Turnbloom, David January 2015 (has links)
Thesis advisor: John F. Baldovin / This dissertation argues that the eucharistic theology found in Thomas Aquinas's Summa Theologiae is not a Christocentric, static, hierarchical economy of grace production. Rather, it is a deeply Trinitarian, dynamic, communal drama of graced participation. Based on Aquinas's insistence that grace is a participation in the Divine Nature that is signified by the sacraments, I turn to the Secunda Pars in order to explicate the relationship between grace and human action that is presupposed in the sacramentology of the Tertia Pars. Insofar as the res tantum of the Eucharist is the unity of the mystical body of Christ, special attention is given to the relationship between grace, theological virtue, and moral virtue. Through close examination of the process through which charity is said to increase in the subject, the unity of the mystical body is seen, not as a mystical state, but as a graced action that is simultaneously God's action (insofar as grace formally moves us through charity) and the Church's action (insofar as the moral virtues dispose us to receive the presence of God as the extrinsic principle of our actions). The unity of the mystical body of Christ is, then, rightly called the grace of the Eucharist because the spiritual life affected by the Eucharist is the active presence of charity in the Church.
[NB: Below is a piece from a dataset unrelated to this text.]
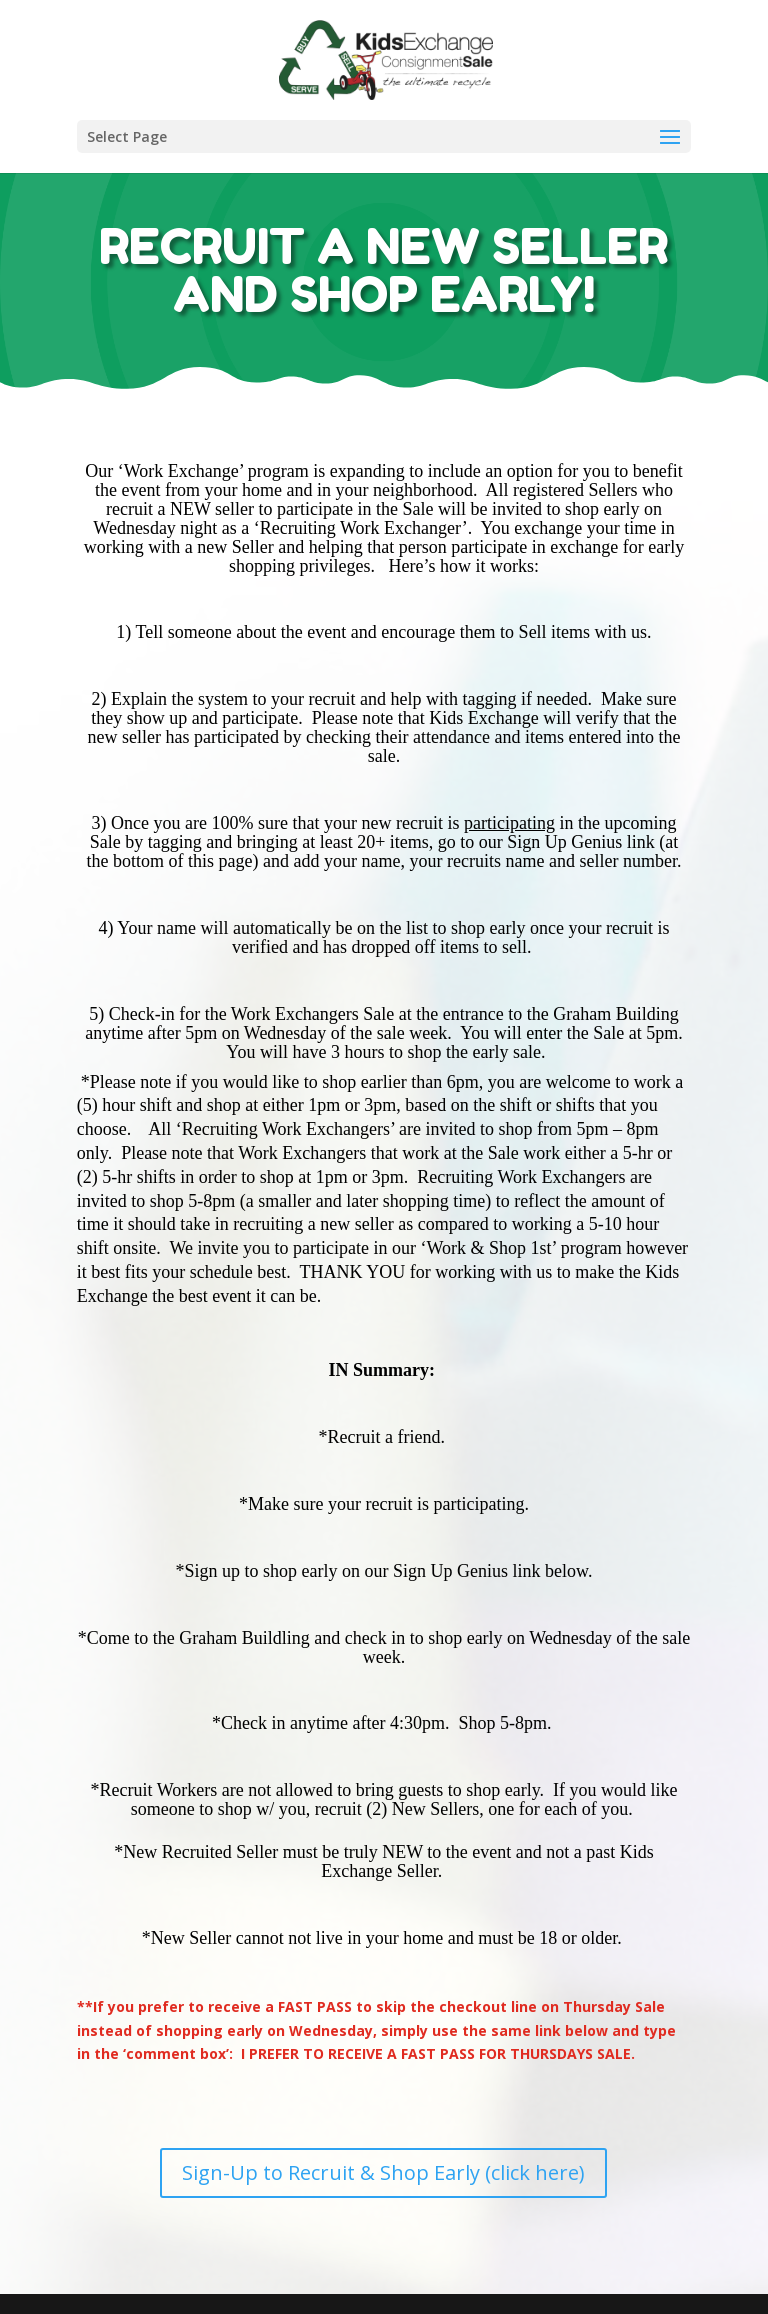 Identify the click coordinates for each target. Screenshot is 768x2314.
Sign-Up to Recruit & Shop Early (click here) (383, 2172)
The result of the Eucharist is the Church's participation in the Divine Nature. This project aims at providing a grammar that allows for fruitful dialogue in modern sacramental theology. Within Catholic Eucharistic theology, the scholastic language of metaphysics is regularly given place of privilege to such an extent as to view other grammars of the Eucharist with suspicion. This dissertation provides a Thomistic grammar of the Eucharist that largely avoids the traditional scholastic grammars. It is the hope that such retrieval is a catalyst for constructive dialogue between modern grammars (of all denominations) and traditional scholastic grammars. / Thesis (PhD) — Boston College, 2015. / Submitted to: Boston College. Graduate School of Arts and Sciences. / Discipline: Theology.